**Try it:**
From the data below, copy exactly the lines that lie between the one holding "Snoopy (255, 415)" and the one holding "Bar do Jura (258, 1086)", including both, and nothing more.

Stored items
------------------------

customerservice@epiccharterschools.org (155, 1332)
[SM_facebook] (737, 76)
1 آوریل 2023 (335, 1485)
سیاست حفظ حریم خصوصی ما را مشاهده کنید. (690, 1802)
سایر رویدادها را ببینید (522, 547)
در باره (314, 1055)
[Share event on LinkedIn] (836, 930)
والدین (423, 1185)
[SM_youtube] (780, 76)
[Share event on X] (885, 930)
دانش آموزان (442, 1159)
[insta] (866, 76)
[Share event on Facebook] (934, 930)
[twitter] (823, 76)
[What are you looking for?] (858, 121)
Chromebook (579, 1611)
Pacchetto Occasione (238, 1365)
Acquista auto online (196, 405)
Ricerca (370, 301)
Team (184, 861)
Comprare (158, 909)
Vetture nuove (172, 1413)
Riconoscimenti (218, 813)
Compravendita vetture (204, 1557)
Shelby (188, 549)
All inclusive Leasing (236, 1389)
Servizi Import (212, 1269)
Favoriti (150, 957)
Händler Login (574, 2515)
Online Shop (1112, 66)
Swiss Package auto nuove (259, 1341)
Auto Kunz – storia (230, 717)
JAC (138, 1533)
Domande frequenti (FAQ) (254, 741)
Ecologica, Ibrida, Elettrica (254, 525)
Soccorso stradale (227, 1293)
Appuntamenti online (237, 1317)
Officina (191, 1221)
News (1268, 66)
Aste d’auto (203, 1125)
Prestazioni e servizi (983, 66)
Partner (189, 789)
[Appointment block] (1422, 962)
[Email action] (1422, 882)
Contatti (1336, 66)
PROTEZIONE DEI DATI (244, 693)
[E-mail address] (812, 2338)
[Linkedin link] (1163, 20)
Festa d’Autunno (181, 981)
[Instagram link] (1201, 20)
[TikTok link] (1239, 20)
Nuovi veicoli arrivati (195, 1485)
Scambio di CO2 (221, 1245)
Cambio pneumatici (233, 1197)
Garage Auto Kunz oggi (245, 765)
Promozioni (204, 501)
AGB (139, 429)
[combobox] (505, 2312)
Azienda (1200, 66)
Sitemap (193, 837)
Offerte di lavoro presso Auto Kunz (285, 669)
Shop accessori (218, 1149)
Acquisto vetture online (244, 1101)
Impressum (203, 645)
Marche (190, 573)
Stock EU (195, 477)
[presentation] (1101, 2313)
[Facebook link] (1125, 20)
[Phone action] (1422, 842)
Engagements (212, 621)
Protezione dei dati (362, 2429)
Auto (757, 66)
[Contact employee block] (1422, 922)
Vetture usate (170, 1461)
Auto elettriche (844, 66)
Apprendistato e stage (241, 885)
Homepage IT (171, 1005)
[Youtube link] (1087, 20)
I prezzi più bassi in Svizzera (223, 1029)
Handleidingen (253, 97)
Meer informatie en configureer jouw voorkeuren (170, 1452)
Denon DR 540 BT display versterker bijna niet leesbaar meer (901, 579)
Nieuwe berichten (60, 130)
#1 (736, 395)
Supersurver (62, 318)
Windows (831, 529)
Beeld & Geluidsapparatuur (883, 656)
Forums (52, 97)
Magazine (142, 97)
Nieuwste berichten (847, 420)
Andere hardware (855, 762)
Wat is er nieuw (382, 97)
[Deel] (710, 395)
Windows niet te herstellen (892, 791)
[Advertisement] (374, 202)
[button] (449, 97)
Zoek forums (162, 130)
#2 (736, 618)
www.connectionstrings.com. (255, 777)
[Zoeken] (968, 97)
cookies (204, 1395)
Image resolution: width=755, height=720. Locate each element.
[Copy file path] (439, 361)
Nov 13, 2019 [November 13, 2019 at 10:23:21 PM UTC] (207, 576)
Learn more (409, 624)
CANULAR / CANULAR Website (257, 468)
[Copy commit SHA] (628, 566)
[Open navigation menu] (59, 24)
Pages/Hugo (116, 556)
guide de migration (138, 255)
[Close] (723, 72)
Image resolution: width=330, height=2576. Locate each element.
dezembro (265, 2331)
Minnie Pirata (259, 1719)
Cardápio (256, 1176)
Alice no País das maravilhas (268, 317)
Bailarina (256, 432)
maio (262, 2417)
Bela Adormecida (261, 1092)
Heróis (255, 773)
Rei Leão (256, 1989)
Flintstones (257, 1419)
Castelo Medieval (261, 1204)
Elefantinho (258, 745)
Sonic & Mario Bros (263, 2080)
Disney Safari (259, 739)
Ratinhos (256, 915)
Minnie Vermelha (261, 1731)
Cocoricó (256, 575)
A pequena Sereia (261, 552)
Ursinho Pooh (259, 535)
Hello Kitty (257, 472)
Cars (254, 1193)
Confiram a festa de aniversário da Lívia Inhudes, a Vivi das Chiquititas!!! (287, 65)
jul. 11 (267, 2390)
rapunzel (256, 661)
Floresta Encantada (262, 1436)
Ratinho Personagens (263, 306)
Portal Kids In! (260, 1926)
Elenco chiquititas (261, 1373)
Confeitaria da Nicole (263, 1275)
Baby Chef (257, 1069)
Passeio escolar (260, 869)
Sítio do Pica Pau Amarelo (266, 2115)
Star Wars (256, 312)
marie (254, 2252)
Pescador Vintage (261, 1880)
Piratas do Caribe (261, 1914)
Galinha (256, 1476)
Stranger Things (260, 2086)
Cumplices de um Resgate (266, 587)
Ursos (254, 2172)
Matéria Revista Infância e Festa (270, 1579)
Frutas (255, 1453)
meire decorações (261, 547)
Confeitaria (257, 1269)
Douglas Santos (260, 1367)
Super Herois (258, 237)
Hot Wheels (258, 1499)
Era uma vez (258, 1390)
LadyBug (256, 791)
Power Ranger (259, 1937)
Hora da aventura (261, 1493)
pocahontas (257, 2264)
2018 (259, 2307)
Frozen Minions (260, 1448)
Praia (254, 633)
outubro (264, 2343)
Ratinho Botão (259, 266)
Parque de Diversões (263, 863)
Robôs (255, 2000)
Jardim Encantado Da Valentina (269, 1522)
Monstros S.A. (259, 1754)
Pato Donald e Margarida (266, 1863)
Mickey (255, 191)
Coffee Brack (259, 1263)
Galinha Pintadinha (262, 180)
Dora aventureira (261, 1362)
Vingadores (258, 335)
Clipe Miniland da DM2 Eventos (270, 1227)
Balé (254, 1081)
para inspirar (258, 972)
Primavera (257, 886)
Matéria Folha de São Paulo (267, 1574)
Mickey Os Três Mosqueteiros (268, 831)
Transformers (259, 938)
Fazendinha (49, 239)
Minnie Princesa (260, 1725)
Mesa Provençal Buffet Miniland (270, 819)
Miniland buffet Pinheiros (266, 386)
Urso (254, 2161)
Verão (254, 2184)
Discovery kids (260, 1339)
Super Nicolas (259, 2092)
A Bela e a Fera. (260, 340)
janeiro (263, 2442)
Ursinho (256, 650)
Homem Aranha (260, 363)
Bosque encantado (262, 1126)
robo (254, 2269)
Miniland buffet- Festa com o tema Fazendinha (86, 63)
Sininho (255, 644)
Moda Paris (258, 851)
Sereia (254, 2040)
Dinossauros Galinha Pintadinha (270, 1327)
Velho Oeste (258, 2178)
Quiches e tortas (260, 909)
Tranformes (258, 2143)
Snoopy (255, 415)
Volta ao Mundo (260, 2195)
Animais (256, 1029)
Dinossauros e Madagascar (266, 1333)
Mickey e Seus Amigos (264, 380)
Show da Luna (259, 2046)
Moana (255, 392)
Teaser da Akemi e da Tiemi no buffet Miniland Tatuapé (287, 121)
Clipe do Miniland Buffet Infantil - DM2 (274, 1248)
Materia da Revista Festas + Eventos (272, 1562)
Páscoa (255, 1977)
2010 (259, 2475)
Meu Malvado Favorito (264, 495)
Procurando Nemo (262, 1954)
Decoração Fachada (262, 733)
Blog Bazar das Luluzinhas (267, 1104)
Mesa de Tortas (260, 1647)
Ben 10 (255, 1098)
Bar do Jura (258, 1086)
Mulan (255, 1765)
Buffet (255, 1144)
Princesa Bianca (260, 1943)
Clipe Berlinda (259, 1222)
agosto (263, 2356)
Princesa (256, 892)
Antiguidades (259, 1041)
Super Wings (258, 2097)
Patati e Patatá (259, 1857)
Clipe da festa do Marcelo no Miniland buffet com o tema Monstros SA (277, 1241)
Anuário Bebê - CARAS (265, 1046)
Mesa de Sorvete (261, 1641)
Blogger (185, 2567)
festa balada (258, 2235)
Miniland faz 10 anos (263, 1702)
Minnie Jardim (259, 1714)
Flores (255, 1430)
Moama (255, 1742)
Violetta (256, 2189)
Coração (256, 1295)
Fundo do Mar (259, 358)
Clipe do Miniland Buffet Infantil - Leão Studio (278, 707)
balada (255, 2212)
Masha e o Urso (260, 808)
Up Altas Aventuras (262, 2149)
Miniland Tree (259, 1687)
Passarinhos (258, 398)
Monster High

------------------------

**Your response:**
Snoopy (255, 415)
Volta ao Mundo (260, 2195)
Animais (256, 1029)
Dinossauros e Madagascar (266, 1333)
Mickey e Seus Amigos (264, 380)
Show da Luna (259, 2046)
Moana (255, 392)
Teaser da Akemi e da Tiemi no buffet Miniland Tatuapé (287, 121)
Clipe do Miniland Buffet Infantil - DM2 (274, 1248)
Materia da Revista Festas + Eventos (272, 1562)
Páscoa (255, 1977)
2010 (259, 2475)
Meu Malvado Favorito (264, 495)
Procurando Nemo (262, 1954)
Decoração Fachada (262, 733)
Blog Bazar das Luluzinhas (267, 1104)
Mesa de Tortas (260, 1647)
Ben 10 (255, 1098)
Bar do Jura (258, 1086)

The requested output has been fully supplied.